Source data:
((

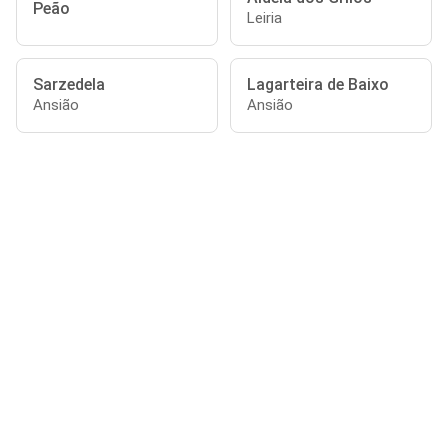
Peão
Leiria
Sarzedela
Lagarteira de Baixo
Ansião
Ansião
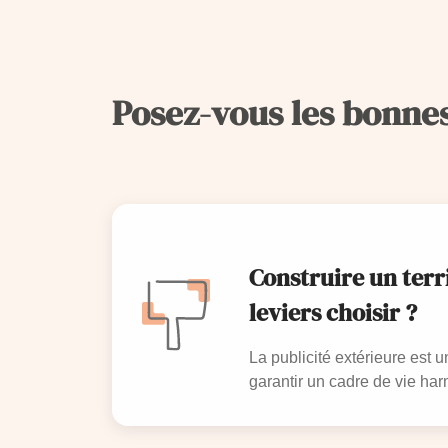
Posez-vous les bonne
Construire un terr
leviers choisir ?
La publicité extérieure est
garantir un cadre de vie har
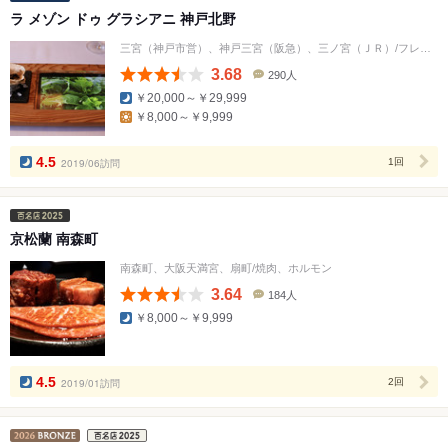
ラ メゾン ドゥ グラシアニ 神戸北野
三宮（神戸市営）、神戸三宮（阪急）、三ノ宮（ＪＲ）/フレンチ
3.68
290人
口
￥20,000～￥29,999
コ
￥8,000～￥9,999
ミ
人
数
4.5
2019/06訪問
1回
京松蘭 南森町
南森町、大阪天満宮、扇町/焼肉、ホルモン
3.64
184人
口
￥8,000～￥9,999
コ
ミ
人
数
4.5
2019/01訪問
2回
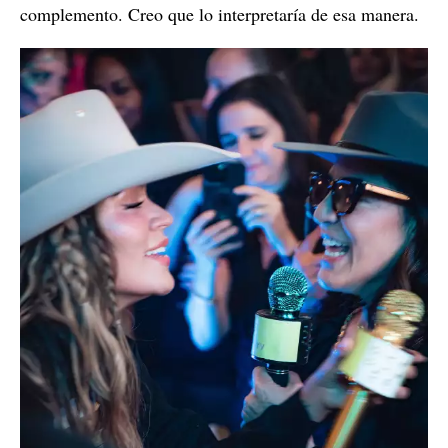
complemento. Creo que lo interpretaría de esa manera.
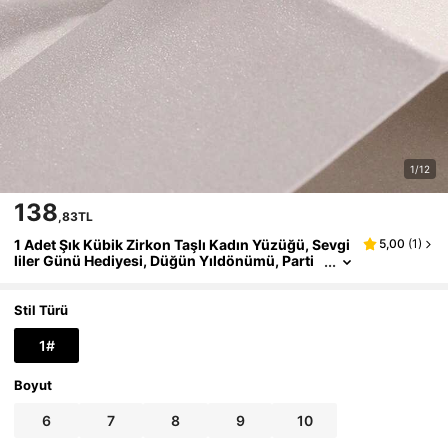
1/12
138
,83TL
1 Adet Şık Kübik Zirkon Taşlı Kadın Yüzüğü, Sevgi
5,00
(
1
)
liler Günü Hediyesi, Düğün Yıldönümü, Parti
Takısı
Stil Türü
1#
Boyut
6
7
8
9
10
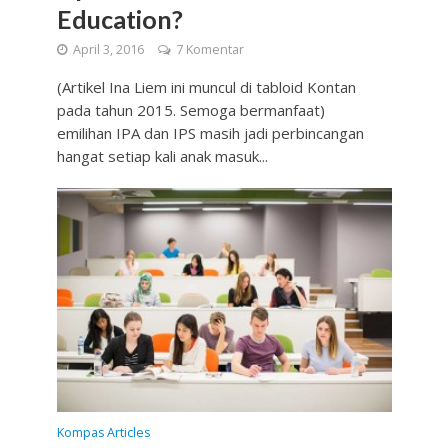
Education?
April 3, 2016
7 Komentar
(Artikel Ina Liem ini muncul di tabloid Kontan
pada tahun 2015. Semoga bermanfaat)
emilihan IPA dan IPS masih jadi perbincangan
hangat setiap kali anak masuk...
Kompas Articles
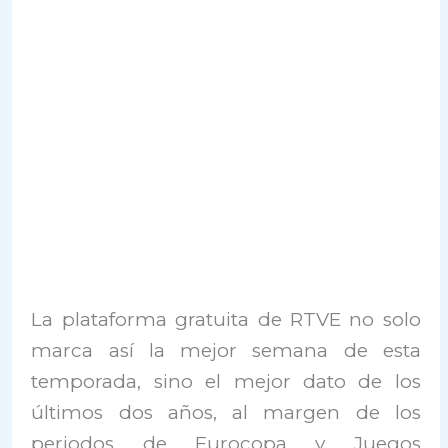
La plataforma gratuita de RTVE no solo
marca así la mejor semana de esta
temporada, sino el mejor dato de los
últimos dos años, al margen de los
periodos de Eurocopa y Juegos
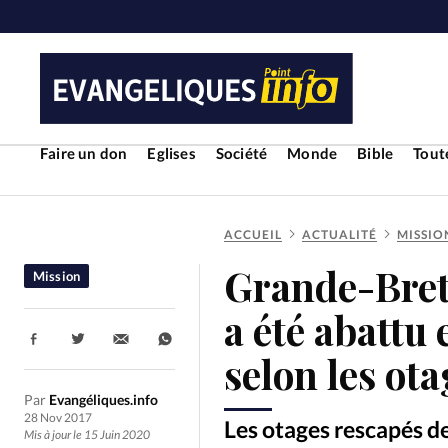
Faire un don
Eglises
Société
Monde
Bible
Toute
ACCUEIL
ACTUALITÉ
MISSIO
RUBRIQUES
Grande-Bret
Mission
Toute l'actualité
Bible
Cul
a été abattu
Partager:
Economie
Eglises
Histoir
selon les ot
Par
Evangéliques.info
Liberté religieuse
Mission
28 Nov 2017
Les otages rescapés de
Mis à jour le 15 Juin 2020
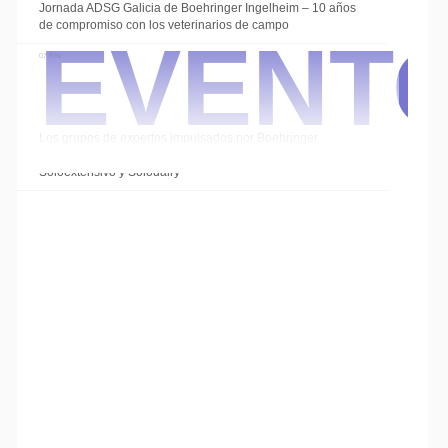
Event
Jornada ADSG Galicia de Boehringer Ingelheim – 10 años
de compromiso con los veterinarios de campo
07 Ene
Los grupos de expertos impulsados por Boehringer
Ingelheim cierran el año con las sesiones de
Soloextensivo y Solodairy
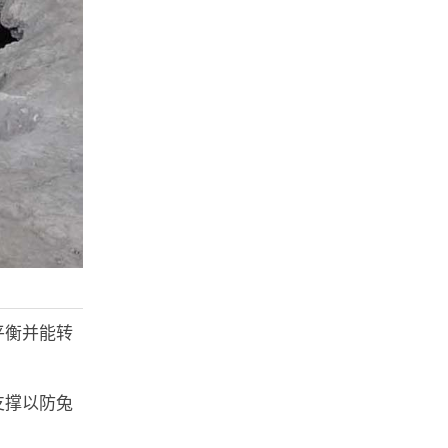
平衡并能转
支撑以防兔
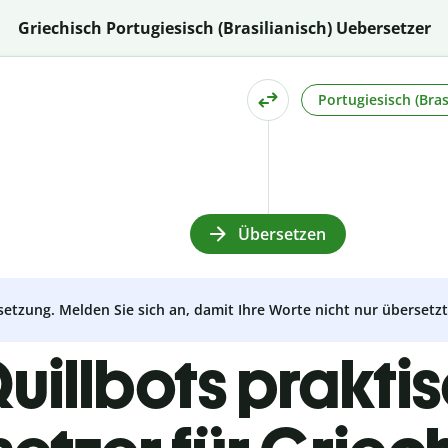
Griechisch Portugiesisch (Brasilianisch) Uebersetzer
Portugiesisch (Bras
Übersetzen
setzung. Melden Sie sich an, damit Ihre Worte nicht nur überset
uillbots prakti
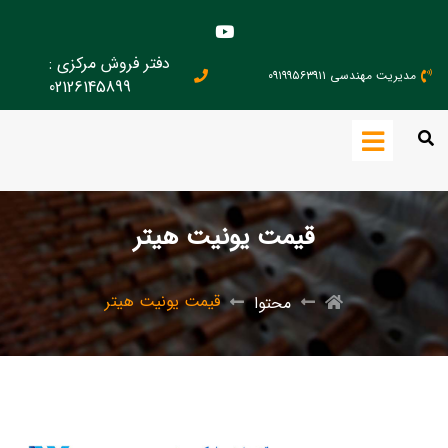
دفتر فروش مرکزی :
مدیریت مهندسی ۰۹۱۹۹۵۶۳۹۱۱
02126145899
قیمت یونیت هیتر
قیمت یونیت هیتر
محتوا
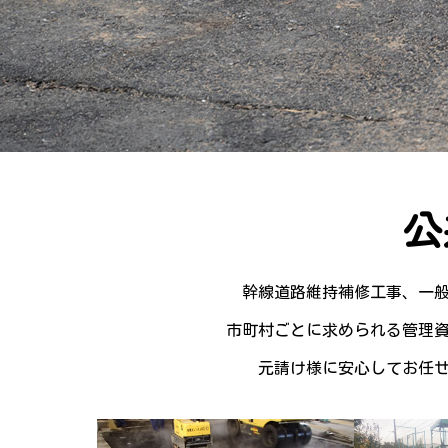
公
幹線道路維持補修工事、一
市町村ごとに求められる管理
元請け様に安心してお任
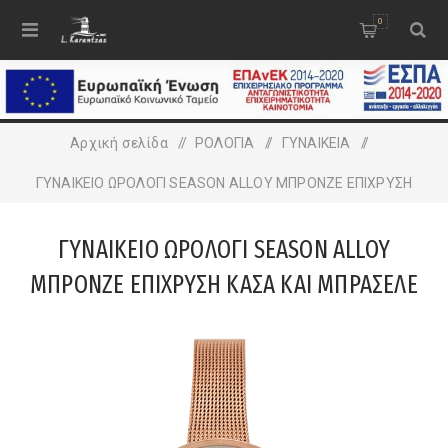
0
Αρχική σελίδα
/
ΡΟΛΟΓΙΑ
/
ΓΥΝΑΙΚΕΙA
/
ΓΥΝΑΙΚΕΙΟ ΩΡΟΛΟΓΙ SEASON ALLOY ΜΠΡΟΝΖΕ ΕΠΙΧΡΥΣΗ
ΚΑΣΑ ΚΑΙ ΜΠΡΑΣΕΛΕ
ΓΥΝΑΙΚΕΙΟ ΩΡΟΛΟΓΙ SEASON ALLOY
ΜΠΡΟΝΖΕ ΕΠΙΧΡΥΣΗ ΚΑΣΑ ΚΑΙ ΜΠΡΑΣΕΛΕ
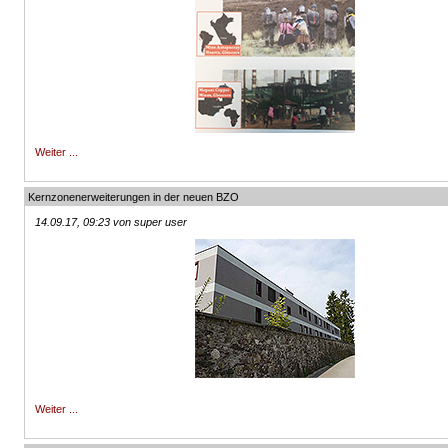
Weiter ...
Kernzonenerweiterungen in der neuen BZO
14.09.17, 09:23 von super user
Weiter ...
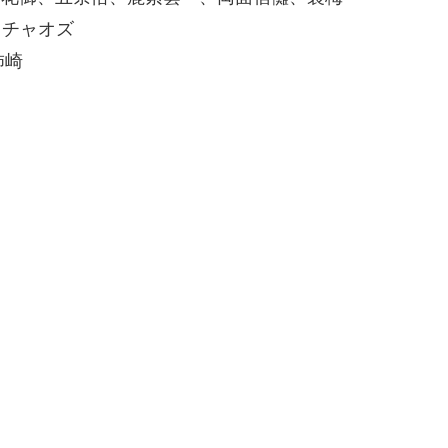
ge0 チャオズ
 柿崎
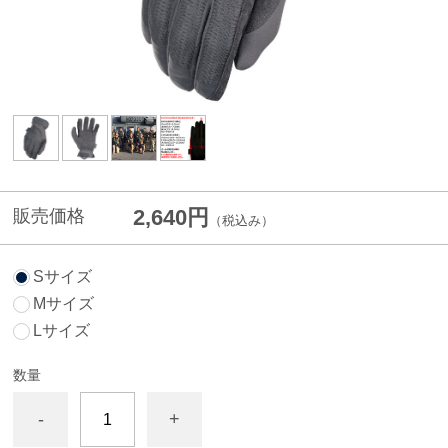
2,640円
販売価格
（税込み）
Sサイズ
Mサイズ
Lサイズ
数量
-
+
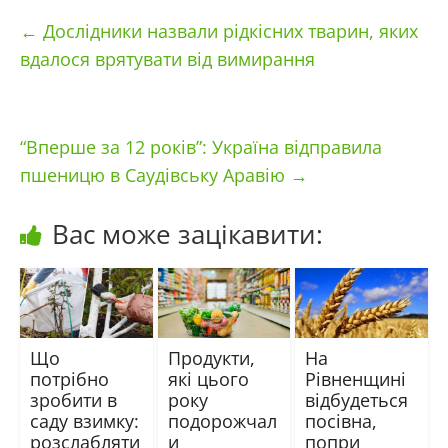
←
Дослідники назвали рідкісних тварин, яких
вдалося врятувати від вимирання
“Вперше за 12 років”: Україна відправила
пшеницю в Саудівську Аравію
→
Вас може зацікавити:
Що
Продукти,
На
потрібно
які цього
Рівненщині
зробити в
року
відбудеться
саду взимку:
подорожчал
посівна,
розслабляти
и
попри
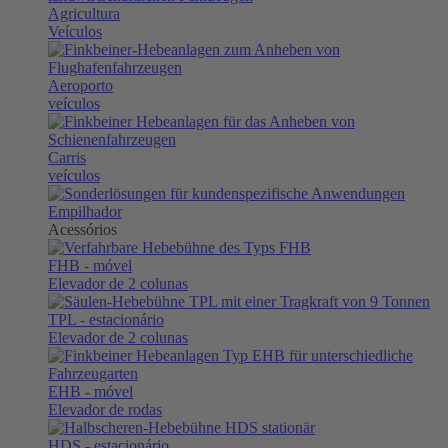
Agricultura
Veículos
Aeroporto
veículos
Carris
veículos
Empilhador
Acessórios
FHB
- móvel
Elevador de 2 colunas
TPL
- estacionário
Elevador de 2 colunas
EHB
- móvel
Elevador de rodas
HDS
- estacionário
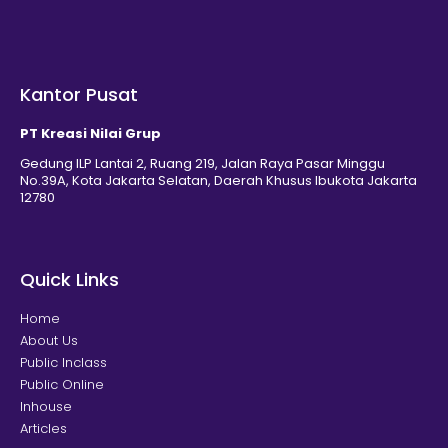
Kantor Pusat
PT Kreasi Nilai Grup
Gedung ILP Lantai 2, Ruang 219, Jalan Raya Pasar Minggu
No.39A, Kota Jakarta Selatan, Daerah Khusus Ibukota Jakarta
12780
Quick Links
Home
About Us
Public Inclass
Public Online
Inhouse
Articles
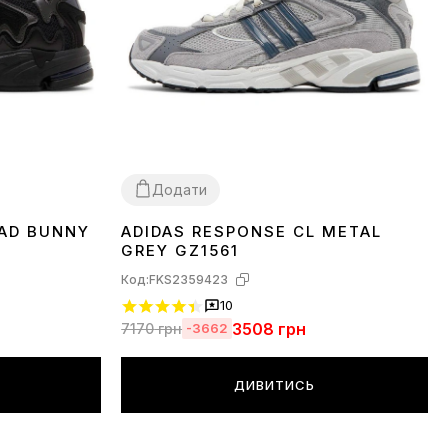
Додати
BAD BUNNY
ADIDAS RESPONSE CL METAL
40
41
42
43
44
45
GREY GZ1561
Код:
FKS2359423
10
3508
грн
7170
грн
-3662
ДИВИТИСЬ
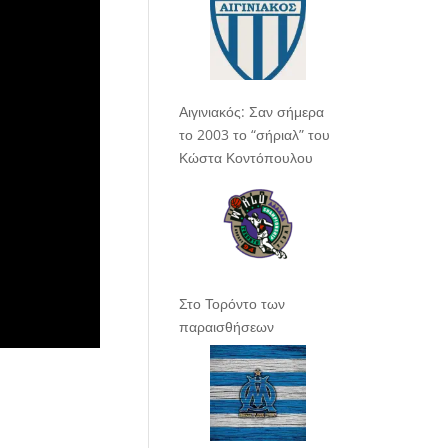
Αιγινιακός: Σαν σήμερα
το 2003 το “σήριαλ” του
Κώστα Κοντόπουλου
Στο Τορόντο των
παραισθήσεων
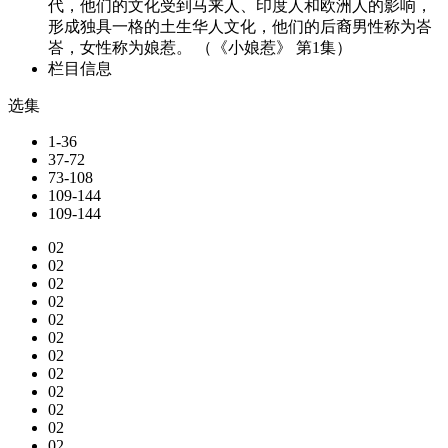
代，他们的文化受到马来人、印度人和欧洲人的影响，
形成独具一格的土生华人文化，他们的后裔男性称为峇
峇，女性称为娘惹。 （《小娘惹》 第1集）
栏目信息
选集
1-36
37-72
73-108
109-144
109-144
02
02
02
02
02
02
02
02
02
02
02
02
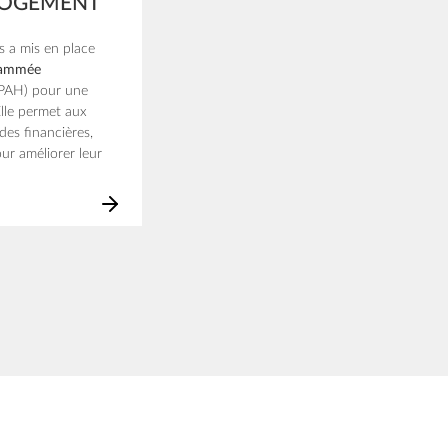
LOGEMENT
a mis en place
rammée
PAH) pour une
lle permet aux
des financières,
ur améliorer leur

))

YOUR OBJECTIVE -
Would you transcribe all of the entries above exactly, minus the images?

WRITTEN REPLY -
Peão
Leiria
Sarzedela
Lagarteira de Baixo
Ansião
Ansião
Posez-vous les bonne
Construire un terr
leviers choisir ?
La publicité extérieure est
garantir un cadre de vie har
ラ メゾン ドゥ グラシアニ 神戸北野
三宮（神戸市営）、神戸三宮（阪急）、三ノ宮（ＪＲ）/フレンチ
3.68
290人
口
￥20,000～￥29,999
コ
￥8,000～￥9,999
ミ
人
数
4.5
2019/06訪問
1回
京松蘭 南森町
南森町、大阪天満宮、扇町/焼肉、ホルモン
3.64
184人
口
￥8,000～￥9,999
コ
ミ
人
数
4.5
2019/01訪問
2回
complemento. Creo que lo interpretaría de esa manera.
1/12
138
,83TL
1 Adet Şık Kübik Zirkon Taşlı Kadın Yüzüğü, Sevgi
5,00
(
1
)
liler Günü Hediyesi, Düğün Yıldönümü, Parti
Takısı
Stil Türü
1#
Boyut
6
7
8
9
10
Education?
April 3, 2016
7 Komentar
(Artikel Ina Liem ini muncul di tabloid Kontan
pada tahun 2015. Semoga bermanfaat)
emilihan IPA dan IPS masih jadi perbincangan
hangat setiap kali anak masuk...
Kompas Articles
La plataforma gratuita de RTVE no solo
marca así la mejor semana de esta
temporada, sino el mejor dato de los
últimos dos años, al margen de los
periodos de Eurocopa y Juegos
Faire un don
Eglises
Société
Monde
Bible
Toute
ACCUEIL
ACTUALITÉ
MISSIO
RUBRIQUES
Grande-Bret
Mission
Toute l'actualité
Bible
Cul
a été abattu
Partager:
Economie
Eglises
Histoir
selon les ot
Par
Evangéliques.info
Liberté religieuse
Mission
28 Nov 2017
Les otages rescapés de
Mis à jour le 15 Juin 2020
Event
Jornada ADSG Galicia de Boehringer Ingelheim – 10 años
de compromiso con los veterinarios de campo
07 Ene
Los grupos de expertos impulsados por Boehringer
Ingelheim cierran el año con las sesiones de
Soloextensivo y Solodairy
平衡并能转
支撑以防兔
Griechisch Portugiesisch (Brasilianisch) Uebersetzer
Portugiesisch (Bras
Übersetzen
setzung. Melden Sie sich an, damit Ihre Worte nicht nur überset
uillbots prakti
دفتر فروش مرکزی :
مدیریت مهندسی ۰۹۱۹۹۵۶۳۹۱۱
02126145899
قیمت یونیت هیتر
قیمت یونیت هیتر
محتوا
公
幹線道路維持補修工事、一
市町村ごとに求められる管理
元請け様に安心してお任
0
Αρχική σελίδα
/
ΡΟΛΟΓΙΑ
/
ΓΥΝΑΙΚΕΙA
/
ΓΥΝΑΙΚΕΙΟ ΩΡΟΛΟΓΙ SEASON ALLOY ΜΠΡΟΝΖΕ ΕΠΙΧΡΥΣΗ
ΚΑΣΑ ΚΑΙ ΜΠΡΑΣΕΛΕ
ΓΥΝΑΙΚΕΙΟ ΩΡΟΛΟΓΙ SEASON ALLOY
ΜΠΡΟΝΖΕ ΕΠΙΧΡΥΣΗ ΚΑΣΑ ΚΑΙ ΜΠΡΑΣΕΛΕ
Weiter ...
Kernzonenerweiterungen in der neuen BZO
14.09.17, 09:23 von super user
Weiter ...
ge0 チャオズ
 柿崎
2,640円
販売価格
（税込み）
Sサイズ
Mサイズ
Lサイズ
数量
-
+
←
Дослідники назвали рідкісних тварин, яких
вдалося врятувати від вимирання
“Вперше за 12 років”: Україна відправила
пшеницю в Саудівську Аравію
→
Вас може зацікавити:
Що
Продукти,
На
потрібно
які цього
Рівненщині
зробити в
року
відбудеться
саду взимку:
подорожчал
посівна,
розслабляти
и
попри
Agricultura
Veículos
Aeroporto
veículos
Carris
veículos
Empilhador
Acessórios
FHB
- móvel
Elevador de 2 colunas
TPL
- estacionário
Elevador de 2 colunas
EHB
- móvel
Elevador de rodas
HDS
- estacionário
Kantor Pusat
PT Kreasi Nilai Grup
Gedung ILP Lantai 2, Ruang 219, Jalan Raya Pasar Minggu
No.39A, Kota Jakarta Selatan, Daerah Khusus Ibukota Jakarta
12780
Quick Links
Home
About Us
Public Inclass
Public Online
Inhouse
Articles
Додати
BAD BUNNY
ADIDAS RESPONSE CL METAL
40
41
42
43
44
45
GREY GZ1561
Код:
FKS2359423
10
3508
грн
7170
грн
-3662
ДИВИТИСЬ
Αιγινιακός: Σαν σήμερα
το 2003 το “σήριαλ” του
Κώστα Κοντόπουλου
Στο Τορόντο των
παραισθήσεων
代，他们的文化受到马来人、印度人和欧洲人的影响，
形成独具一格的土生华人文化，他们的后裔男性称为峇
峇，女性称为娘惹。 （《小娘惹》 第1集）
栏目信息
选集
1-36
37-72
73-108
109-144
109-144
02
02
02
02
02
02
02
02
02
02
02
02
LOGEMENT
a mis en place
rammée
PAH) pour une
lle permet aux
des financières,
ur améliorer leur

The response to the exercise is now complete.